Lexicon publication has been a hit with developers, and powers some cool power tools like lexicon.garden (by ) and UFOs (by ). But there are some missing pieces that result in common questions like:
"What XRPC endpoints must a PDS implement? How about a relay, or a bsky AppView?"
"What record types need to be indexed to implement bsky blocks? And what is that block behavior?"
"Which AppView endpoints require authentication, and which are public?"
"How to discover implementations and providers for existing XRPC endpoints? Or which apps use which record schemas?"
This post is going to riff on a couple different mechanisms that could provide answers to questions like these. I think that lexicon.garden already implements some similar ideas, and I wouldn't be surprised if others in the ecosystem are experimenting.
Service Interface Definitions
A new lexicon type could be specified which lists a bundle of XRPC endpoints and record types which together form a service "interface". Actual software and deployments might compose multiple interfaces. Metadata in the interface would indicate which endpoints require different levels of auth (public, authentication, admin authentication).
Interfaces would be useful as a form of developer documentation (which could be rendered in lexicon explorers), and could also help with scoping code generation.
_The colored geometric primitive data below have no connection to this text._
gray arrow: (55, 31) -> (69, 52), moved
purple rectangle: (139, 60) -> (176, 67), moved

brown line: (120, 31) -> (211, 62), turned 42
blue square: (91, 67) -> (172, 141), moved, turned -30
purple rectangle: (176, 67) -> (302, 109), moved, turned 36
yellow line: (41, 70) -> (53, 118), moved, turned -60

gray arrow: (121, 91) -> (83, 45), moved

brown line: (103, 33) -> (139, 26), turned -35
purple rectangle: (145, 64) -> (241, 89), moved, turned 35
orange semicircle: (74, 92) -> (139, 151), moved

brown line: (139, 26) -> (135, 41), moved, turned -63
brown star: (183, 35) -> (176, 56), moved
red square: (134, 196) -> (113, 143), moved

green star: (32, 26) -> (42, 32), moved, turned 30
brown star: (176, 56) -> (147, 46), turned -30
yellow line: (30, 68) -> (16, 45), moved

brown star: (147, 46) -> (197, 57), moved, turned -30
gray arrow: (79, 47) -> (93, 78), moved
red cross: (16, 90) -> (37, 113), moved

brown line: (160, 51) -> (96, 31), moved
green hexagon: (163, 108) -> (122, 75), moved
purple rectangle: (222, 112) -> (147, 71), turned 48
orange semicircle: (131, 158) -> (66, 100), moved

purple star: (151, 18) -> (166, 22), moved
Tools like lexgen (in Go) or the lex CLI (in TypeScript) could generate API clients and server stubs scoped to specific interfaces. Automated testing tools could verify that implementations actually include all the listed endpoints. Sync and indexing tools like tap could include all the relevant record types.
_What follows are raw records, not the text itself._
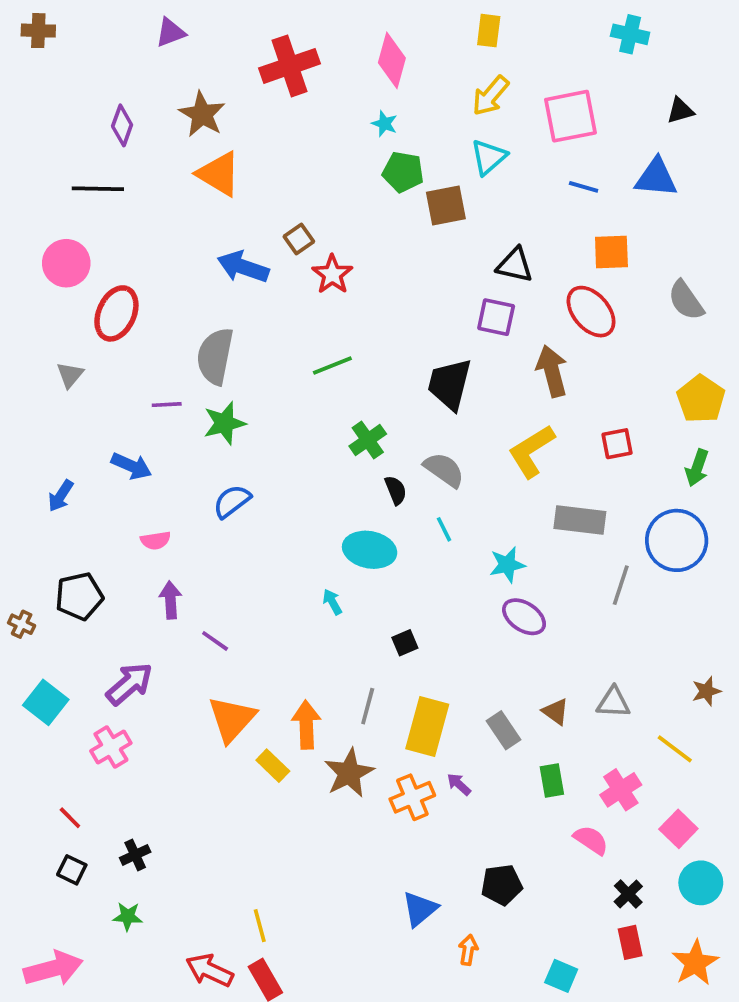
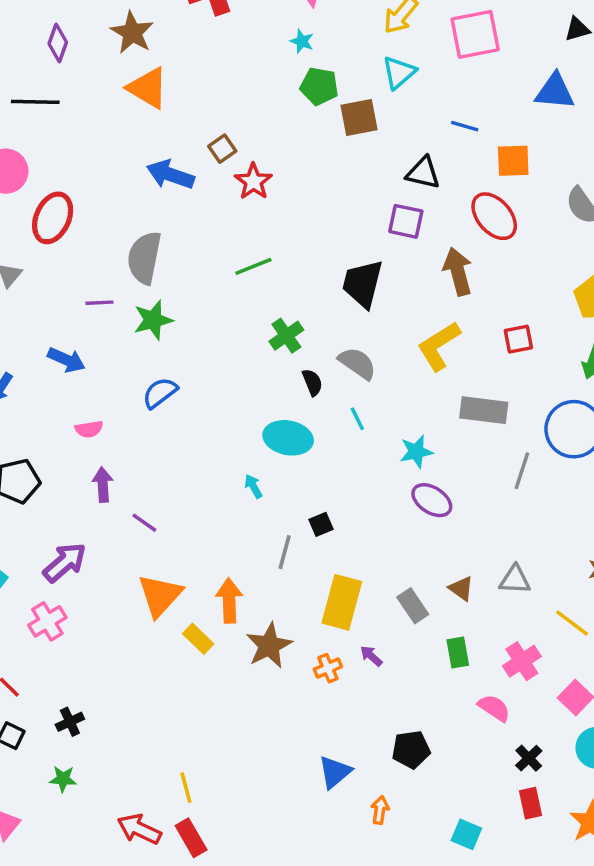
blue line: (584, 187) -> (465, 126), moved
gray line: (368, 706) -> (285, 552), moved
orange cross: (412, 797) -> (328, 668), size x0.7

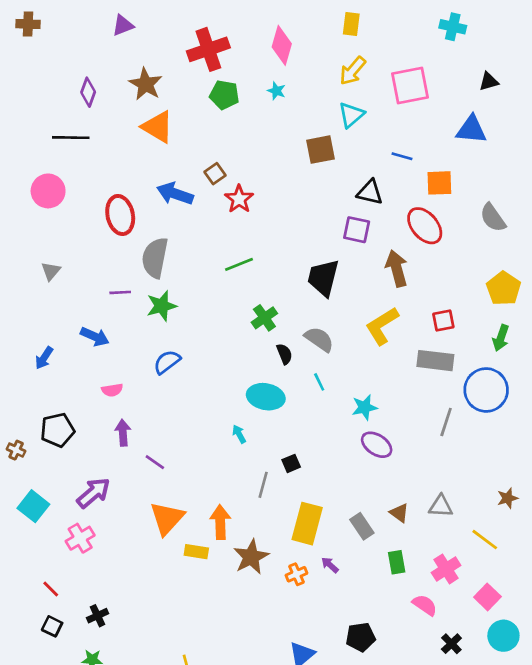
green pentagon: (319, 86) -> (224, 95), moved
red ellipse: (53, 218) -> (120, 215), moved, turned -36
gray rectangle: (484, 410) -> (435, 361), moved
yellow rectangle: (198, 639) -> (196, 552), turned -35

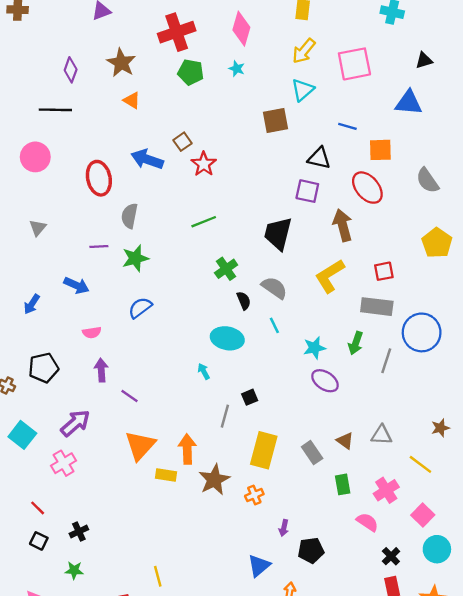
orange triangle: (158, 127) -> (132, 100), size x0.6
gray semicircle: (155, 258) -> (129, 216), size x0.7
green arrow: (501, 338) -> (356, 343), moved
purple arrow: (330, 565) -> (284, 528), moved, turned -119

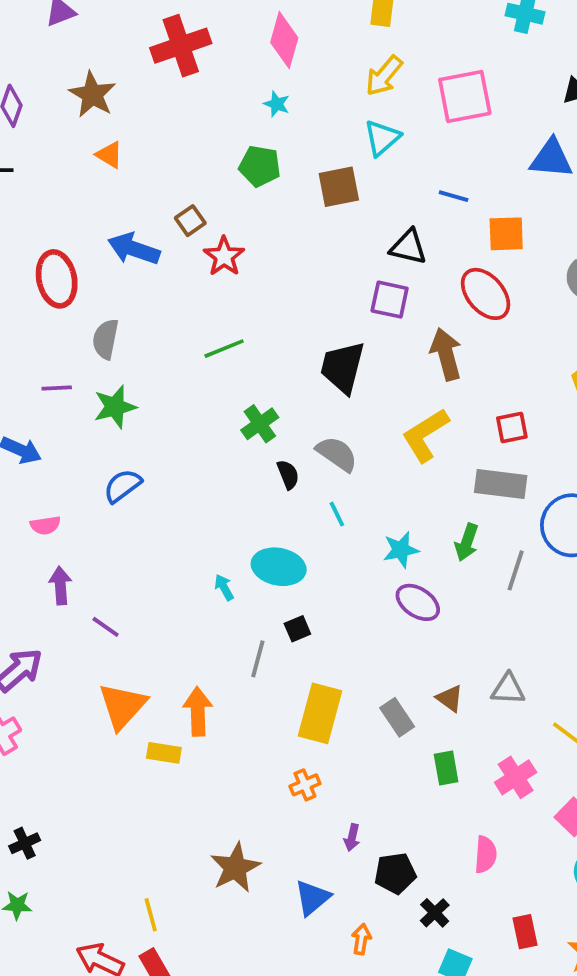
green pentagon: (191, 72) -> (260, 166), moved
cyan ellipse: (227, 338) -> (279, 567), moved
brown star: (214, 480) -> (235, 868), moved
pink semicircle: (367, 522) -> (486, 854), moved, turned 60
black cross: (391, 556) -> (435, 913), moved

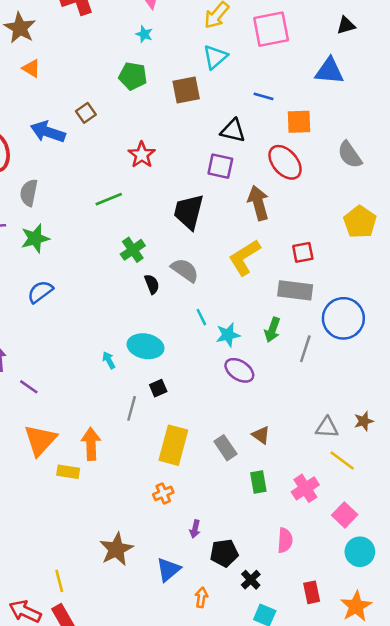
red star: (224, 256) -> (142, 155), moved
cyan line: (337, 514) -> (201, 317), moved
gray triangle: (508, 689) -> (327, 427), moved

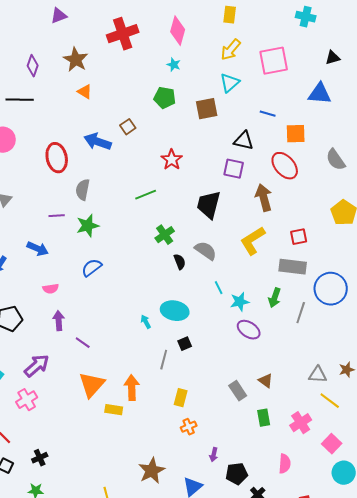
yellow rectangle: (173, 445) -> (181, 398), moved, size x0.6

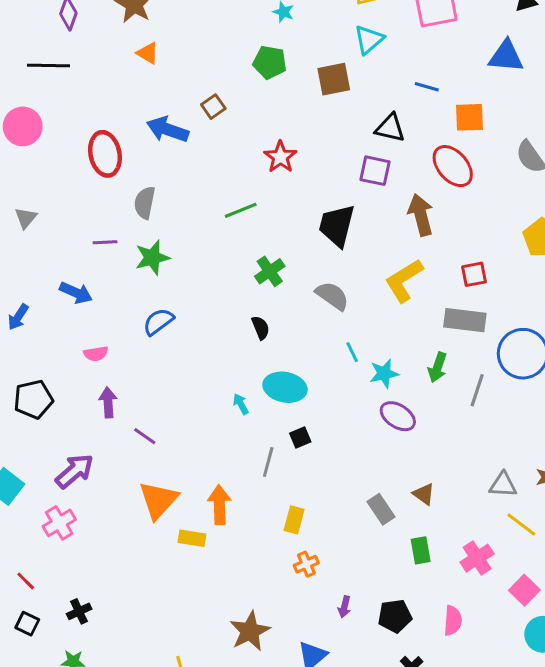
black semicircle: (180, 262) -> (261, 328), moved
black pentagon: (237, 474) -> (395, 616), moved

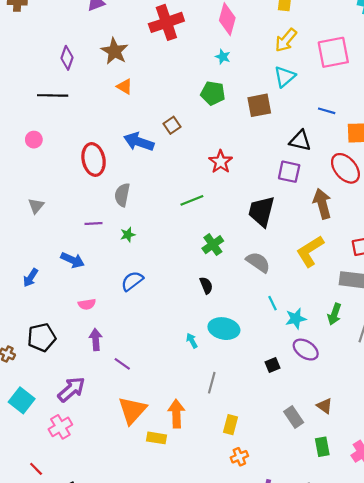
pink circle: (23, 126) -> (34, 140), size x0.6
green star: (152, 258) -> (128, 235), size x0.6
black square: (300, 438) -> (273, 365), moved

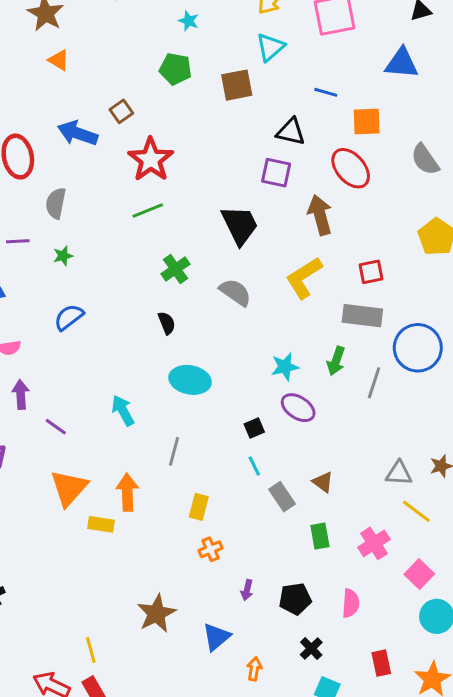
red star: (221, 162) -> (151, 159), moved, size x1.4
black trapezoid: (261, 211) -> (240, 225), turned 140
cyan line: (273, 303) -> (254, 466), moved
cyan arrow: (192, 341) -> (123, 411), moved, size x1.5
A handful of com.atproto.* interfaces could describe protocol-level network roles like "PDS" or "relay", though such definitions should reflect what is written in the specifications, not vica versa. Lexicon designers could publish their own interface declarations. Interfaces would have some similarities to permission sets, but have different purposes and are not redundant. For example, interfaces could freely reference definitions across NSID hierarchies.
Do interface declarations actually need to be a lexicon type, or could they just be a record type? There are some aesthetic advantages to having NSIDs instead of full AT URIs, but maybe we should keep the lexicon language small and simple, and just have these be simple records.
Modality Definitions
There is a fuzzy protocol concept called "app modalities", which are a set of records which can be combined to provide an application experience. In these early days, app modalities are often clustered under a single NSID hierarchy. Eg, tech.tokimeki.poll.poll and tech.tokimeki.poll.vote presumably combine together to provide a basic "polls" app experience. But as lexicons get reused between apps, things are likely to get more complex: maybe Spark would integrate Tokimeki polls as part of their short-form video experience. An "app modality" declaration could declare a set of record types (NSIDs), and provide some readable documentation about how they are expected to be combined. For example, how app.bsky.graph.block records are expected to be implemented in thread views.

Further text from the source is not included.